A Nuclear Regulation Authority panel said Wednesday it remains convinced that geological faults running under Tohoku Electric Power Co.'s atomic power plant in Aomori Prefecture are active, indicating the facility's sole reactor cannot be restarted.

The panel reached the same conclusion in an earlier meeting. On Wednesday, however, Tohoku Electric officials were given the opportunity to argue their claim that clay swollen with water was responsible for deformations in geological layers.

"There were no facts that made us correct the recognition we reached earlier," Kunihiko Shimazaki, the head of the panel and an NRA commissioner, told reporters after the meeting.

He also said he expects the utility to evaluate the impact of the faults on the assumption they are active.

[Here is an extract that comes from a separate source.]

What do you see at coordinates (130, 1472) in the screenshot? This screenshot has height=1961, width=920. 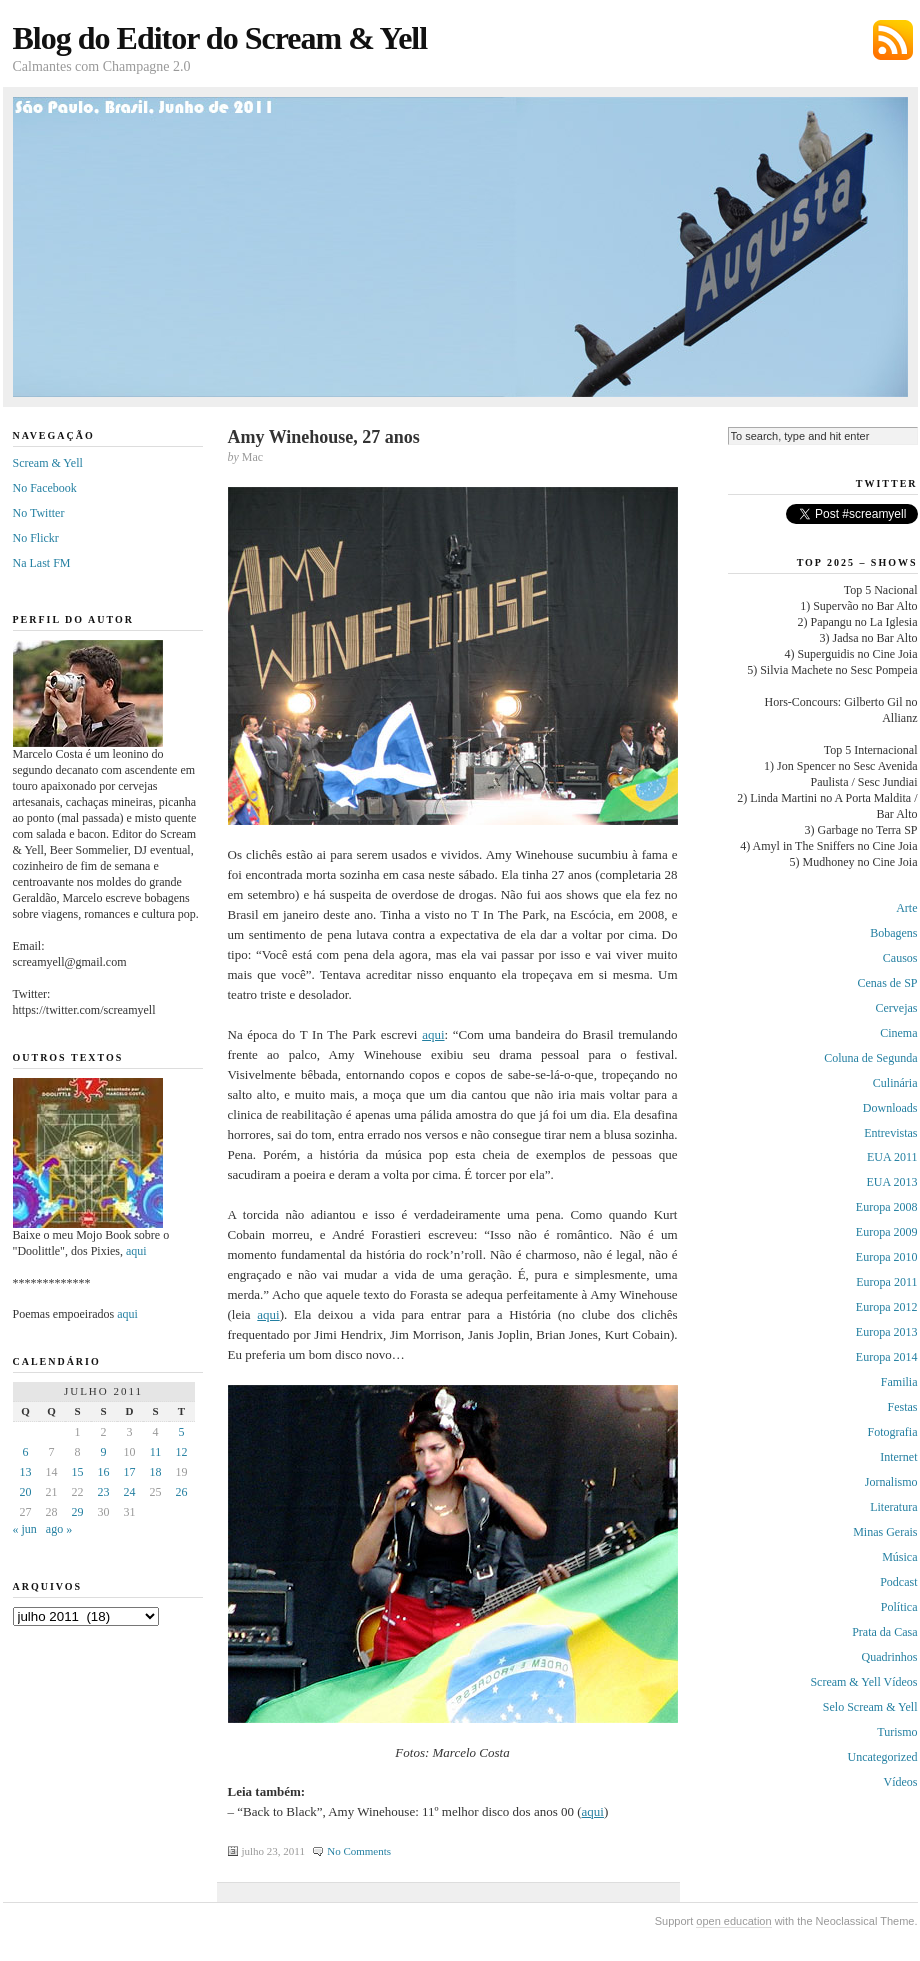 I see `17 [Posts publicados em 17 de July de 2011]` at bounding box center [130, 1472].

Although the faults don't run directly beneath the sole reactor at the Higashidori complex, a reassessment of the plant's quake resistance, as demanded by the panel, will keep the reactor offline for the foreseeable future.

The faults deemed active, including two dubbed F-3 and F-9, run parallel and lengthwise through the plant's premises.

Observed at the southern end of the plant, they are known to stretch to the north, close to the reactor 1 building and to adjacent land that Tokyo Electric Power Co. intended to build its own Higashidori plant on.

The panel members have pointed to irregular elevated areas and other findings that indicate the faults are active.